A Política Nacional de Humanização foi criada em 2003 pelo Ministério da Saúde e atua de forma integrada com outras políticas de saúde para melhorar a qualidade da atenção e gestão no SUS. Ela nasceu da necessidade de aprimorar o sistema nacional de saúde, a relação e os processos de atenção aos usuários e apoiar o trabalho de gestores e profissionais da área, reconhecendo a individualidade e a capacidade criativa de cada pessoa envolvida.

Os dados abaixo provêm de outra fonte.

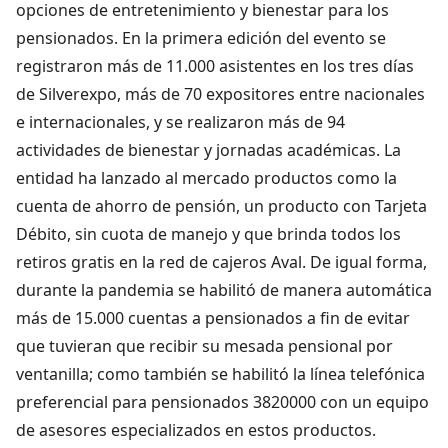
opciones de entretenimiento y bienestar para los
pensionados. En la primera edición del evento se
registraron más de 11.000 asistentes en los tres días
de Silverexpo, más de 70 expositores entre nacionales
e internacionales, y se realizaron más de 94
actividades de bienestar y jornadas académicas. La
entidad ha lanzado al mercado productos como la
cuenta de ahorro de pensión, un producto con Tarjeta
Débito, sin cuota de manejo y que brinda todos los
retiros gratis en la red de cajeros Aval. De igual forma,
durante la pandemia se habilitó de manera automática
más de 15.000 cuentas a pensionados a fin de evitar
que tuvieran que recibir su mesada pensional por
ventanilla; como también se habilitó la línea telefónica
preferencial para pensionados 3820000 con un equipo
de asesores especializados en estos productos.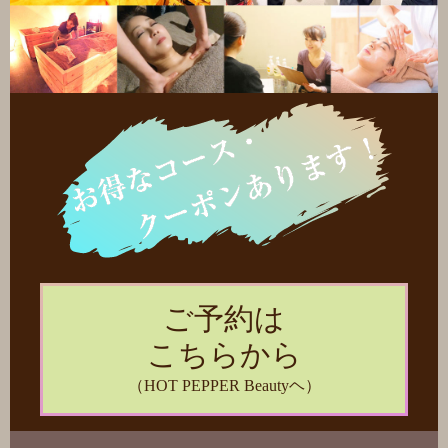
ご予約は
こちらから
（HOT PEPPER Beautyヘ）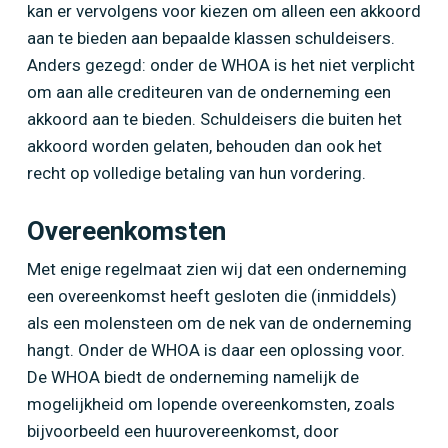
kan er vervolgens voor kiezen om alleen een akkoord
aan te bieden aan bepaalde klassen schuldeisers.
Anders gezegd: onder de WHOA is het niet verplicht
om aan alle crediteuren van de onderneming een
akkoord aan te bieden. Schuldeisers die buiten het
akkoord worden gelaten, behouden dan ook het
recht op volledige betaling van hun vordering.
Overeenkomsten
Met enige regelmaat zien wij dat een onderneming
een overeenkomst heeft gesloten die (inmiddels)
als een molensteen om de nek van de onderneming
hangt. Onder de WHOA is daar een oplossing voor.
De WHOA biedt de onderneming namelijk de
mogelijkheid om lopende overeenkomsten, zoals
bijvoorbeeld een huurovereenkomst, door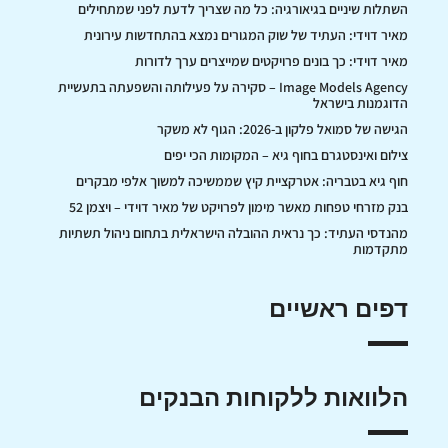
השתלות שיניים בגיאורגיה: כל מה שצריך לדעת לפני שמתחילים
מאיר דוידי: העתיד של שוק המגורים נמצא בהתחדשות עירונית
מאיר דוידי: כך בונים פרויקטים שמייצרים ערך לדורות
Image Models Agency – סקירה על פעילותה והשפעתה בתעשיית
הדוגמנות בישראל
הגישה של סמואל פלקון ב-2026: הגוף לא משקר
צילום ואינסטגרם בחוף גיא – המקומות הכי יפים
חוף גיא בטבריה: אטרקציית קיץ שממשיכה למשוך אלפי מבקרים
בנק מזרחי טפחות מאשר מימון לפרויקט של מאיר דוידי – ויצמן 52
מהנדסי העתיד: כך נראית ההובלה הישראלית בתחום ניהול תשתיות
מתקדמות
דפים ראשיים
הלוואות ללקוחות הבנקים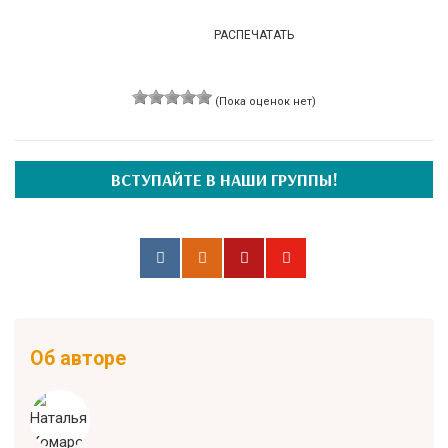
РАСПЕЧАТАТЬ
(Пока оценок нет)
ВСТУПАЙТЕ В НАШИ ГРУППЫ!
Об авторе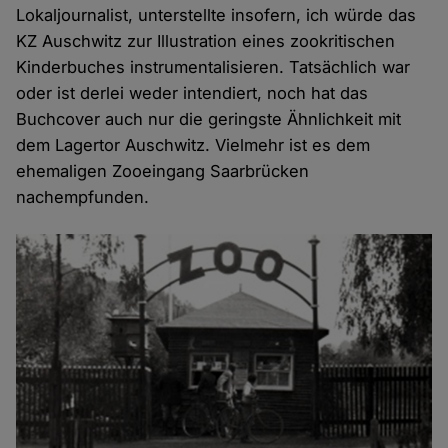
Lokaljournalist, unterstellte insofern, ich würde das
KZ Auschwitz zur Illustration eines zookritischen
Kinderbuches instrumentalisieren. Tatsächlich war
oder ist derlei weder intendiert, noch hat das
Buchcover auch nur die geringste Ähnlichkeit mit
dem Lagertor Auschwitz. Vielmehr ist es dem
ehemaligen Zooeingang Saarbrücken
nachempfunden.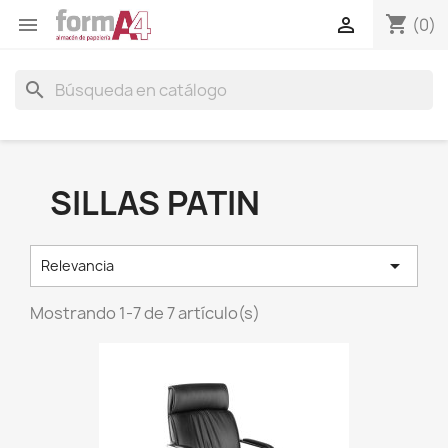
shopping_cart


(0)
search
SILLAS PATIN

Relevancia
Mostrando 1-7 de 7 artículo(s)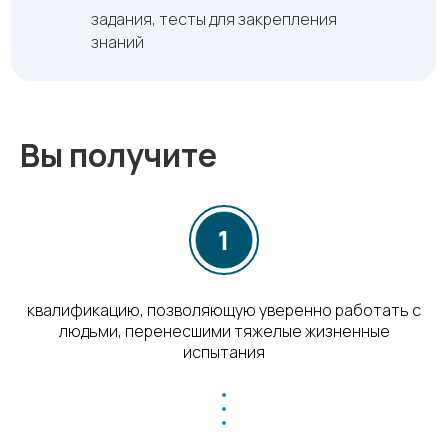
задания, тесты для закрепления
знаний
Вы получите
квалификацию, позволяющую уверенно работать с
людьми, перенесшими тяжелые жизненные
испытания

Essa política é fundamentada em três princípios: a inseparabilidade entre a atenção e a gestão dos processos de produção de saúde, a transversalidade e a autonomia e protagonismo dos indivíduos. Ela está em constante evolução, resgatando os princípios do SUS e é construída coletivamente, envolvendo o governo federal, bem como as instâncias estaduais e municipais. Para que a humanização se concretize, é essencial que todos os participantes dos processos de saúde se vejam como protagonistas e corresponsáveis por suas práticas, garantindo a universalidade do acesso, a integralidade do cuidado e a equidade nas ofertas de saúde.

Para entender melhor a aplicação da Humanização no Estado de São Paulo, conversamos com a Articuladora do Núcleo Gestor de Humanização e Segurança do Paciente, Thaís Cristina Coelho Habib, que atua há uma década na implementação e desenvolvimento da política estadual de saúde e humanização, lançada em 2012, assegurando que as melhores estratégias e processos sejam discutidos com profissionais da saúde de todas as áreas e aplicados para melhorar o cuidado com a população. Segundo Thaís, a política de humanização é bastante forte e exitosa em São Paulo, mas ainda precisa de visibilidade e reconhecimento tanto de profissionais do SUS quanto de usuários. “Aqui no Estado de São Paulo temos uma organização muito forte para implementar os princípios do SUS: a universalidade, a equidade e a integralidade”, afirma.

Com uma estrutura bem organizada, o Núcleo conta com articuladores e apoiadores que atuam em todos os 17 departamentos de saúde do Estado.  Como articuladora da região norte do município de São Paulo, Thaís é responsável por apoiar os serviços Estaduais desta área, trabalhando em estreita colaboração com outros articuladores das diferentes regiões da cidade, como sul, leste, centro-oeste e sudeste. Este modelo de organização, visa atender às especificidades de cada região, considerando as particularidades e desafios únicos de cada uma. Ela destaca, ainda,  a importância do trabalho em rede, onde cada articulador possui um apoiador no Núcleo Técnico, garantindo um suporte contínuo e eficaz para os processos de humanização e segurança do paciente em toda a cidade e Estado.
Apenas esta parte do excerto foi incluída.